DUMMERSTON, Vt. — In last Thursday’s Philadelphia Daily News, conservative columnist Stu Bykofsky gave voice to the thought that many supporters of the so-called global war on terror are thinking right now.
Bykofsky's piece, entitled "To save America, we need another 9/11," was a lament for "how splintered we are politically — thanks mainly to our ineptitude in Iraq — that we've forgotten who the enemy is."
While he admitted that wishing for another 9/11 is "sick," Bykofsky wrote that he misses "the community of outrage and resolve" that existed after the Sept. 11, 2001, attacks.
"America's fabric is pulling apart like a cheap sweater," he wrote. "What would pull us back together? Another 9/11 attack. The Golden Gate Bridge. Mount Rushmore. Chicago's Wrigley Field. The Philadelphia subway system. The U.S. is a target-rich environment for al-Qaida. Is there any doubt they are planning to hit us again? If it is to be, then let it be. It will take another attack on the homeland to quell the chattering of chipmunks and to restore America's righteous rage and singular purpose to prevail."
Needless to say, Bykofsky's column was a big hit with the right-wing media last week. The Drudge Report put his piece front and center on its Web site. Conservative radio talk show hosts praised his piece and competed for interviews with Bykofsky. And Fox News gushed all over him, featuring his column in a segment on the "Fox and Friends" morning show and interviewing him on "The Big Story with John Gibson" in the afternoon.
What Bykofsky probably didn't expect was how many people would disagree with him. In a follow up column that appeared this week, he said he received more than 2,000 e-mails and about 100 voice mails within 12 hours of the conservative media blitz his original column generated. About two-thirds of those who contacted him told him he was full of crap.
One would hope that most people do not want to see thousands of Americans die in another 9/11. And even Bykofsky was forced to backtrack and write this week that "I was speculating on the effect of an attack, not calling for it."
However, Bykofsky did have one good point in his original column — the war on terror fell apart when it became a war on Iraq. At the same time, Bykofsky doesn't bother to say in either piece that the Bush administration never wanted to bring Osama bin Laden and the rest of the al-Qaida leadership to justice.
As has been extensively documented over the past few years, the 9/11 attacks were used as justification to invade the country that had absolutely no role whatsoever in those attacks — Iraq.

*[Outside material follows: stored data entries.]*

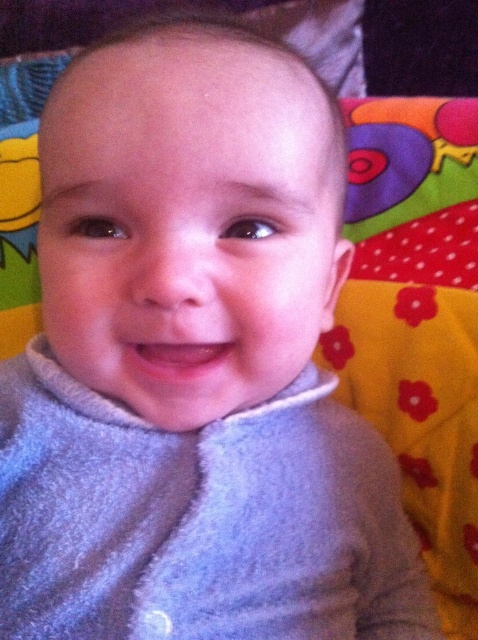 Question: Observing the image, what is the correct spatial positioning of gray soft baby at center in reference to gray fleece sweater at center?

Choices:
 (A) right
 (B) left

Answer: (B)

Question: Does gray soft baby at center appear over gray fleece sweater at center?

Choices:
 (A) no
 (B) yes

Answer: (B)

Question: Among these objects, which one is nearest to the camera?

Choices:
 (A) gray soft baby at center
 (B) gray fleece sweater at center

Answer: (A)

Question: Which point appears farthest from the camera in this image?

Choices:
 (A) (57, 168)
 (B) (69, 506)

Answer: (B)

Question: Can you confirm if gray soft baby at center is thinner than gray fleece sweater at center?

Choices:
 (A) yes
 (B) no

Answer: (A) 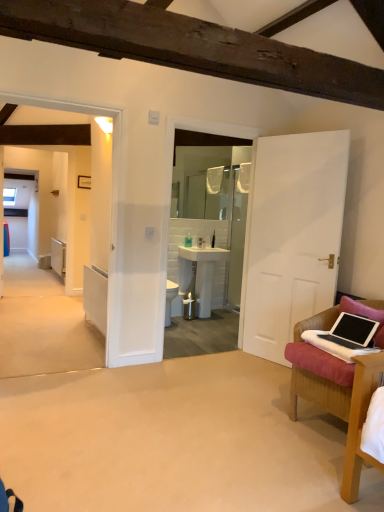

If the Bush administration treated the 9/11 attacks for what they were — a crime, rather than an act of war — and committed the nation's resources to tracking and apprehending the masterminds of the crime, President Bush would be a hero right now.
But the decision was made to use 9/11 to not only invade Iraq, but ram through all sorts of measures that made mincemeat of our Constitution. From the Patriot Act to Guantanamo Bay to illegal spying on Americans to the suspension of habeas corpus, 9/11 has become the justification for some of the worst infringements on our civil liberties in our nation's history.
Now, with support for President Bush at an all-time low and a quagmire in Iraq that has created all sorts of new enemies for this nation, you can see why some would want to see another attack on America. Dissent would be silenced, the nation would be unified and the Bush administration would be free to finish the job of creating the police state that started the day after 9/11.
Let's hope all this remains just a conservative pipe dream. But the authoritarian impulse that many conservatives possess is strong, and their wish for a strong man to rule the nation is always present. It's up to the rest of us to thwart that impulse.